The authoritative guidance for business combinations specifies the criteria for recognizing and reporting intangible assets apart from goodwill. The Company records the assets acquired and liabilities assumed in business combinations at their respective fair values at the date of acquisition, with any excess purchase price recorded as goodwill. Goodwill is an asset representing the future economic benefits arising from other assets acquired in a business combination that are not individually identified and separately recognized. Intangible assets consist of client relationships, customer lists, distribution partner relationships, software, technology, non-compete agreements and trademarks that are initially measured at fair value. At the time of the business combination, trademarks may be considered an indefinite-lived asset and, as such, are not amortized as there may be no foreseeable limit to cash flows generated from them. For the Newswire acquisition (see Note 4), the Company determined the trademarks acquired were considered a definite lived asset which will be amortized over a period of 15 years. The goodwill and intangible assets are assessed annually for impairment, or whenever conditions indicate the asset may be impaired, and any such impairment will be recognized in the period identified. The client relationships (5-10 years), customer lists (3 years), distribution partner relationships (10 years), non-compete agreements (5 years) and software and technology (3-7 years) are amortized over their estimated useful lives.

 

Lease Accounting

 

The Company determines if an arrangement is a lease at inception. Operating lease agreements are primarily for office space and are included within lease right-of-use (“ROU”) assets and lease liabilities on the consolidated balance sheet.

 

ROU assets represent the right to use an underlying asset for the lease term and lease liabilities represent the obligation to make lease payments arising from the lease.
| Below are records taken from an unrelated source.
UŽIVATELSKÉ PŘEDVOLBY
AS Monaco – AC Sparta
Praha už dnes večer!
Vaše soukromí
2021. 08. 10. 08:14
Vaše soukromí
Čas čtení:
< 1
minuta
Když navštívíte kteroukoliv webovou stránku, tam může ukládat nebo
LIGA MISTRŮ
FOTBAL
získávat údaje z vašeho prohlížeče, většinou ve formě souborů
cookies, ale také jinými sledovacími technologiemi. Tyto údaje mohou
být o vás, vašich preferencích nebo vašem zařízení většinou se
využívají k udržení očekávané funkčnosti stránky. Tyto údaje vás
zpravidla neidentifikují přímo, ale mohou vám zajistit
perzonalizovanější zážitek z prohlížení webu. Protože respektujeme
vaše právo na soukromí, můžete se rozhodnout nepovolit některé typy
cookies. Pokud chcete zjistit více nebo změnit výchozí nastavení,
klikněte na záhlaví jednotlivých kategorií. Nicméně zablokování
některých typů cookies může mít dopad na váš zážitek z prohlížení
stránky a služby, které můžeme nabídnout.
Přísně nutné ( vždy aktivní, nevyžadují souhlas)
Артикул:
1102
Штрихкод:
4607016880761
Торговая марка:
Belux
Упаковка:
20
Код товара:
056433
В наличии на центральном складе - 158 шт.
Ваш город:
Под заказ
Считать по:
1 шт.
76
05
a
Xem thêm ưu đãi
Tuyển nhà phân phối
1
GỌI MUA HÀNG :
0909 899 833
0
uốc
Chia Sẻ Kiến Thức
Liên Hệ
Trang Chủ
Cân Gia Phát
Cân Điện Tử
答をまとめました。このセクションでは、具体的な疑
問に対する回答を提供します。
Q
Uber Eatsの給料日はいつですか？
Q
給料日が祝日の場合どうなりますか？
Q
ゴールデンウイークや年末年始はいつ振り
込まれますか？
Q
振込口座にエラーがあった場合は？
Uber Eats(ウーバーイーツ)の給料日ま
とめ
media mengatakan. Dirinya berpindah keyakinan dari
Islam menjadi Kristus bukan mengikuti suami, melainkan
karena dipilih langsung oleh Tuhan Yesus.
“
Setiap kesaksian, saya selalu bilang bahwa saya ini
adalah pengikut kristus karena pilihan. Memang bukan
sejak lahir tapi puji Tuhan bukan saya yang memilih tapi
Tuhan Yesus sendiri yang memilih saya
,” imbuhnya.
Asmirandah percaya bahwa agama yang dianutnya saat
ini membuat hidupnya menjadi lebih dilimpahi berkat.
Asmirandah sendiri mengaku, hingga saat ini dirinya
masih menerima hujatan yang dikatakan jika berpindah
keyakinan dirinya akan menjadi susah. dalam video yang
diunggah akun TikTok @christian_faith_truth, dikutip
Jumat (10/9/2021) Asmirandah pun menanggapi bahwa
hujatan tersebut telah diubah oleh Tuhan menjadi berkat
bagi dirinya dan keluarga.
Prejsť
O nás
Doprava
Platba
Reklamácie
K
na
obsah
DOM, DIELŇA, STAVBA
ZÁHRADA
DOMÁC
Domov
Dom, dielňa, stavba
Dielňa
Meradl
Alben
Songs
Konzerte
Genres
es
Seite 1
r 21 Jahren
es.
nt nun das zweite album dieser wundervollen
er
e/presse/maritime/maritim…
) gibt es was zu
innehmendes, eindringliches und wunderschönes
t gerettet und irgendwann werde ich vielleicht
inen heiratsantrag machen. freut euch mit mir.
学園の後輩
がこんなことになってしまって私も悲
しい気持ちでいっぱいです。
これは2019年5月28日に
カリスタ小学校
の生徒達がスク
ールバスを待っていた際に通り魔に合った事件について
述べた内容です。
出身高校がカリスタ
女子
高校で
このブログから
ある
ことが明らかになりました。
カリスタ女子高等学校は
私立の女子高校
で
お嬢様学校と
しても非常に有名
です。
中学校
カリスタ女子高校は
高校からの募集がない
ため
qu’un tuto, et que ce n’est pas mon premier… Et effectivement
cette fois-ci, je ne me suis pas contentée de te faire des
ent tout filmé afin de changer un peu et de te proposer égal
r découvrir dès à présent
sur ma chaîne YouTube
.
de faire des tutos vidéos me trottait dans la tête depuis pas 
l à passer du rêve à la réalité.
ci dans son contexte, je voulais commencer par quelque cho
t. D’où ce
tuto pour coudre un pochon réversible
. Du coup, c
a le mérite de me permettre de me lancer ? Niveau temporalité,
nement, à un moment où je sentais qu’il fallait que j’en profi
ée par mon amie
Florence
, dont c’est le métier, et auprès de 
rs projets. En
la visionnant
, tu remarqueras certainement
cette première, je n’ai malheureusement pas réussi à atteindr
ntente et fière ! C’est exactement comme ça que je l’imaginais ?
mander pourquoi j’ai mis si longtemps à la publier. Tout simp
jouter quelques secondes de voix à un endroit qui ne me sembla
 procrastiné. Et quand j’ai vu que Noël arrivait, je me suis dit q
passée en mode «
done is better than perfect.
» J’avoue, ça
ROU assets and lease liabilities are recognized at the commencement date based on the present value of lease payments over the lease term. Variable lease payments consist of non-lease services related to the lease and payments under operating leases classified as short-term. Variable lease payments are excluded from the ROU assets and lease liabilities and are recognized in the period in which the obligation for those payments is incurred. As most of the leases do not provide an implicit rate, the Company uses its incremental borrowing rate based on the information available at commencement date in determining the present value of lease payments. ROU assets include any lease payments due and exclude lease incentives. Rental expense for lease payments related to operating leases is recognized on a straight-line basis over the lease term.

 

ITEM 7A. QUANTITATIVE AND QUALITATIVE DISCLOSURES ABOUT MARKET RISK.

 

We do not believe that we face material market risk with respect to our cash or cash equivalents, which totaled $5,714,000 and $4,832,000 at December 31, 2023 and 2022, respectively. We did not hold any marketable securities as of December 31, 2023 or 2022.

 

ITEM 8. FINANCIAL STATEMENTS AND SUPPLEMENTARY DATA.

 

The financial statements required by this Item 8 are set forth in Item 15 of this Annual Report. All information which has been omitted is either inapplicable or not required.

 

Our balance sheets as of December 31, 2023, and 2022, and the related statements of income, comprehensive income, stockholders’ equity and cash flows for the two years ended December 31, 2023 and 2022, together with the independent registered public accountants’ reports thereon appear beginning on Page F-1.

 

ITEM 9. CHANGES IN AND DISAGREEMENTS WITH ACCOUNTANTS ON ACCOUNTING AND FINANCIAL DISCLOSURE.

 

None.

 

ITEM 9A. CONTROLS AND PROCEDURES.

 

Management’s Annual Report Regarding Internal Disclosure Controls and Procedures

 

Our management is responsible for establishing and maintaining adequate internal control over financial reporting, as defined in Rules 13a-15(f) and 15d-15(f) of the Exchange Act. Internal control over financial reporting is designed to provide reasonable assurance regarding the reliability of financial reporting and the preparation and fair presentation of financial statements for external purposes, in accordance with generally accepted accounting principles. The effectiveness of any system of internal control over financial reporting is subject to inherent limitations and therefore, may not prevent or detect misstatements. Also, projections of any evaluation of effectiveness of future periods are subject to the risk that the controls may become inadequate due to change in conditions, or that the degree of compliance with the policies or procedures may deteriorate.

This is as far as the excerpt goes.